The other part of that "we" is Valentino's girlfriend, Chelsea Pearcell. She’s less excited about the paranormal possibilities of the Shanley.
"I’m trying," she says. "I can’t be the lame girlfriend."
Pearcell says she does not want to have a paranormal experience at the Shanley, but nearly everyone else there does. The hotel charges $85 per person. In return, it gives you a haunted room, a historical tour and offers equipment and guides to help you ghost hunt late into the night.
But if you think spending $85 to see a ghost is a lot, you should meet a serious ghost hunter. Willy Hassel has been tracking the paranormal for 10 years. He is showing off his latest buy: "This is a full spectrum camera," he says. "The infrared spectrum and the ultraviolet, which you can’t see with the naked eye, this camera will pick up the whole thing. That’s my newest toy."
Hassel leads a team called Spirit Chasers Paranormal and estimates he’s spent around $900 on ghost hunting equipment. "When you get hooked, like anything else, you start spending money," he says.

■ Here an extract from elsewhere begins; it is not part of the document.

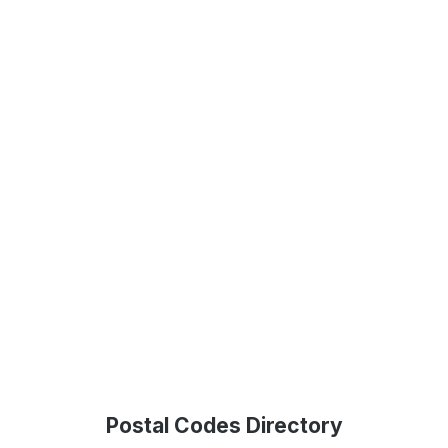
Postal Codes Directory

Fellow Spirit Chaser Michelle Hamel says she’s gotten pretty hooked herself. "We’ve got the game cameras, we’ve got the digital cameras, we’ve got the K2 meters, we have more voice recorders than I want to admit to owning," she says. Hamel estimates she's spent well over $1,000 on ghost hunting equipment.

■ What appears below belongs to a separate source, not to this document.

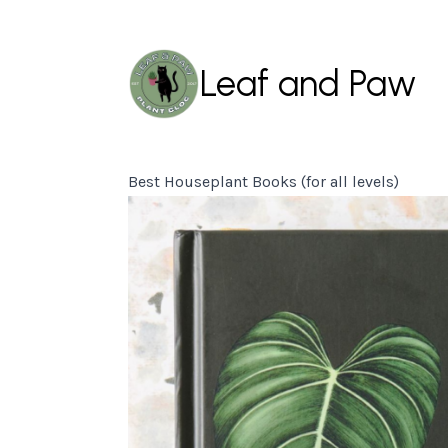
Leaf and Paw
Best Houseplant Books (for all levels)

It might seem strange to spend money trying to see a ghost, but more and more people are willing to pay, says Sal Nicosia, owner of the Shanley. Nicosia says these days most of his guests are first-timers in their 20s and 30s who’ve’ve gotten curious after seeing ghost hunting reality shows.
"Just like you see tonight… we get a lot new people, never done this before," he says. "It gives me a satisfaction seeing the expression on their face, that there is something there."
Meanwhile, on the spooky, unrestored third floor of the Shanley, Spirit Chasers Paranormal member Michelle Hamel has just had a sighting. "I’m walking down, I’m looking room to room… I saw a dark, tall person waving." Unfortunately, the figure was not caught on camera. Though, later that night, Hassel says he did get a recording in one of the rooms: a ghostly voice telling him to get out.
How did the amateurs do? No hard evidence, but Valentino and Pearcell did get a feeling in one of the rooms. "Like a lead blanket, where like you get weighted down," says Valentino. "Like you’re about to be shocked with something."
Pearcell felt it, too. "I actually felt it in my spine," she says.
The payoff for ghost hunting? Bad feelings, shadow figures, angry voices and, of course, a good ghost story of your own.